(Entries taken from a collection)
━━━━━━━━━━━━━━━━
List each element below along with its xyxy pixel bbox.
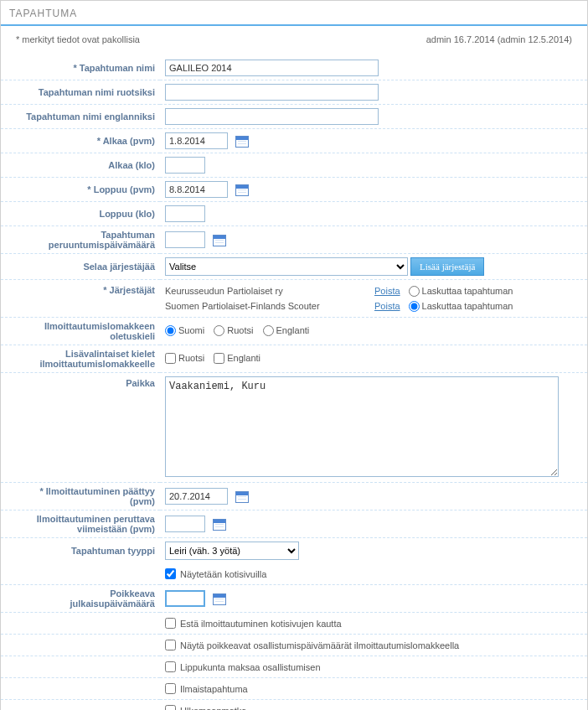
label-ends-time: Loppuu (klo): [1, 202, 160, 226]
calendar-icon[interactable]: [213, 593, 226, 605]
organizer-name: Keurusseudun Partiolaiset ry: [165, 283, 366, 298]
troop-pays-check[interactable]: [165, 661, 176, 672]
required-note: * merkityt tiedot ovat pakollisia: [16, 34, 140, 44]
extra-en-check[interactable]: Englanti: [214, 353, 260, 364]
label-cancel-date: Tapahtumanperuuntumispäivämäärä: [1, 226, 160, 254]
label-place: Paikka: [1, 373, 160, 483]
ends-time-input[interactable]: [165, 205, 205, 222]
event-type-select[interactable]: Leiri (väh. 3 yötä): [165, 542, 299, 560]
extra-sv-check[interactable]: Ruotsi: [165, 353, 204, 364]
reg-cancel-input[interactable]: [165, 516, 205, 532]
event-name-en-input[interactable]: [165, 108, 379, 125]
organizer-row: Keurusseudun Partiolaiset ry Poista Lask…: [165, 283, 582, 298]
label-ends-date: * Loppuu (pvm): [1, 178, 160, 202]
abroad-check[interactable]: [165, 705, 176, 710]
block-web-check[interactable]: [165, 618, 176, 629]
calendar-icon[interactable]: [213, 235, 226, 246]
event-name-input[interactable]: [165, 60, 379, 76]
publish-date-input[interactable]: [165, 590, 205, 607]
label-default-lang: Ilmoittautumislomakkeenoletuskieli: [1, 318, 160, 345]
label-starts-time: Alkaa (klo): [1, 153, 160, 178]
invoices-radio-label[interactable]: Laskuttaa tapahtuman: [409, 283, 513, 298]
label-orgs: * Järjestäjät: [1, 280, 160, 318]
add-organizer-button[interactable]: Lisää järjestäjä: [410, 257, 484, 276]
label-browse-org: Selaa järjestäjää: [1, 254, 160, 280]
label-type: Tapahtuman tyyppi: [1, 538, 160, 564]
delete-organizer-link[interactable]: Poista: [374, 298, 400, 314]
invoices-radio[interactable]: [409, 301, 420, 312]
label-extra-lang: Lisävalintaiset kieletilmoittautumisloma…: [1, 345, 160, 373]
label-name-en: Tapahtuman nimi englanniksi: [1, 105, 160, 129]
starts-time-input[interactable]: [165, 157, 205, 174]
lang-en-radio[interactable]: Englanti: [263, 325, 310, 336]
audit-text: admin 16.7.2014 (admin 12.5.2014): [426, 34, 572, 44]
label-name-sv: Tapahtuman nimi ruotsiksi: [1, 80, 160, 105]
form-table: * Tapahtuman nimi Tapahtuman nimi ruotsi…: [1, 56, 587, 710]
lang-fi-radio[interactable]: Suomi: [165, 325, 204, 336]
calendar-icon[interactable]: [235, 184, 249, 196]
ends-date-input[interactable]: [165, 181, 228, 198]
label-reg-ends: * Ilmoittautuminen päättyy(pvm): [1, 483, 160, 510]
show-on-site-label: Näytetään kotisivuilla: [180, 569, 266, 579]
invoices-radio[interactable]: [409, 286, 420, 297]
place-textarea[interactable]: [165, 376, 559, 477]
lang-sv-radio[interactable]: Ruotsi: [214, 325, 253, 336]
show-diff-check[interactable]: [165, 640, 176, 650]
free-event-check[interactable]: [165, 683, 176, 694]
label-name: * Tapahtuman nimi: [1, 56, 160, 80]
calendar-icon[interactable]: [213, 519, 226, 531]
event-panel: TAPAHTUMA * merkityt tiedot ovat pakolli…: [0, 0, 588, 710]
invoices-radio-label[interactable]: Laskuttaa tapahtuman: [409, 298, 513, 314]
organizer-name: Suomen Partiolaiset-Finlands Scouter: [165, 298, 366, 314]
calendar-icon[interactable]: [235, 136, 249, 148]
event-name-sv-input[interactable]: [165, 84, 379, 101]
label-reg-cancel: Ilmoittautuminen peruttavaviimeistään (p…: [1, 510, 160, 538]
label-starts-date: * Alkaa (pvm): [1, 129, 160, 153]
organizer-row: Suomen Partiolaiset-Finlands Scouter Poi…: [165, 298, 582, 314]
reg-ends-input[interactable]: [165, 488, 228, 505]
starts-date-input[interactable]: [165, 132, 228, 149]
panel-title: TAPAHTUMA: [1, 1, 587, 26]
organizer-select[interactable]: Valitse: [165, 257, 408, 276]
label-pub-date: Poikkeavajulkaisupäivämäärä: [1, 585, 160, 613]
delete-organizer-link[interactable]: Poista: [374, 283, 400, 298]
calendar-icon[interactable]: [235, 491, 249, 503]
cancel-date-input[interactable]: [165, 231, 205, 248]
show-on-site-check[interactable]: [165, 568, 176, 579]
━━━━━━━━━━━━━━━━
[What the exercise asks] What you produce should repeat the data word for word while omitting all images.

[Exercise output]
List each element below along with its xyxy pixel bbox.
label-ends-time: Loppuu (klo): [1, 202, 160, 226]
calendar-icon[interactable]: [213, 593, 226, 605]
organizer-name: Keurusseudun Partiolaiset ry: [165, 283, 366, 298]
troop-pays-check[interactable]: [165, 661, 176, 672]
required-note: * merkityt tiedot ovat pakollisia: [16, 34, 140, 44]
extra-en-check[interactable]: Englanti: [214, 353, 260, 364]
label-cancel-date: Tapahtumanperuuntumispäivämäärä: [1, 226, 160, 254]
label-place: Paikka: [1, 373, 160, 483]
ends-time-input[interactable]: [165, 205, 205, 222]
event-type-select[interactable]: Leiri (väh. 3 yötä): [165, 542, 299, 560]
extra-sv-check[interactable]: Ruotsi: [165, 353, 204, 364]
reg-cancel-input[interactable]: [165, 516, 205, 532]
event-name-en-input[interactable]: [165, 108, 379, 125]
organizer-row: Keurusseudun Partiolaiset ry Poista Lask…: [165, 283, 582, 298]
label-ends-date: * Loppuu (pvm): [1, 178, 160, 202]
abroad-check[interactable]: [165, 705, 176, 710]
block-web-check[interactable]: [165, 618, 176, 629]
calendar-icon[interactable]: [213, 235, 226, 246]
event-name-input[interactable]: [165, 60, 379, 76]
publish-date-input[interactable]: [165, 590, 205, 607]
label-default-lang: Ilmoittautumislomakkeenoletuskieli: [1, 318, 160, 345]
label-starts-time: Alkaa (klo): [1, 153, 160, 178]
invoices-radio-label[interactable]: Laskuttaa tapahtuman: [409, 283, 513, 298]
label-orgs: * Järjestäjät: [1, 280, 160, 318]
add-organizer-button[interactable]: Lisää järjestäjä: [410, 257, 484, 276]
label-browse-org: Selaa järjestäjää: [1, 254, 160, 280]
label-type: Tapahtuman tyyppi: [1, 538, 160, 564]
delete-organizer-link[interactable]: Poista: [374, 298, 400, 314]
invoices-radio[interactable]: [409, 301, 420, 312]
label-extra-lang: Lisävalintaiset kieletilmoittautumisloma…: [1, 345, 160, 373]
label-name-en: Tapahtuman nimi englanniksi: [1, 105, 160, 129]
starts-time-input[interactable]: [165, 157, 205, 174]
lang-en-radio[interactable]: Englanti: [263, 325, 310, 336]
audit-text: admin 16.7.2014 (admin 12.5.2014): [426, 34, 572, 44]
label-name-sv: Tapahtuman nimi ruotsiksi: [1, 80, 160, 105]
form-table: * Tapahtuman nimi Tapahtuman nimi ruotsi…: [1, 56, 587, 710]
lang-fi-radio[interactable]: Suomi: [165, 325, 204, 336]
calendar-icon[interactable]: [235, 184, 249, 196]
ends-date-input[interactable]: [165, 181, 228, 198]
label-reg-ends: * Ilmoittautuminen päättyy(pvm): [1, 483, 160, 510]
show-on-site-label: Näytetään kotisivuilla: [180, 569, 266, 579]
invoices-radio[interactable]: [409, 286, 420, 297]
place-textarea[interactable]: [165, 376, 559, 477]
lang-sv-radio[interactable]: Ruotsi: [214, 325, 253, 336]
show-diff-check[interactable]: [165, 640, 176, 650]
free-event-check[interactable]: [165, 683, 176, 694]
label-name: * Tapahtuman nimi: [1, 56, 160, 80]
calendar-icon[interactable]: [213, 519, 226, 531]
event-panel: TAPAHTUMA * merkityt tiedot ovat pakolli…: [0, 0, 588, 710]
invoices-radio-label[interactable]: Laskuttaa tapahtuman: [409, 298, 513, 314]
organizer-name: Suomen Partiolaiset-Finlands Scouter: [165, 298, 366, 314]
calendar-icon[interactable]: [235, 136, 249, 148]
event-name-sv-input[interactable]: [165, 84, 379, 101]
label-reg-cancel: Ilmoittautuminen peruttavaviimeistään (p…: [1, 510, 160, 538]
label-starts-date: * Alkaa (pvm): [1, 129, 160, 153]
organizer-row: Suomen Partiolaiset-Finlands Scouter Poi…: [165, 298, 582, 314]
reg-ends-input[interactable]: [165, 488, 228, 505]
starts-date-input[interactable]: [165, 132, 228, 149]
panel-title: TAPAHTUMA: [1, 1, 587, 26]
organizer-select[interactable]: Valitse: [165, 257, 408, 276]
label-pub-date: Poikkeavajulkaisupäivämäärä: [1, 585, 160, 613]
delete-organizer-link[interactable]: Poista: [374, 283, 400, 298]
calendar-icon[interactable]: [235, 491, 249, 503]
cancel-date-input[interactable]: [165, 231, 205, 248]
show-on-site-check[interactable]: [165, 568, 176, 579]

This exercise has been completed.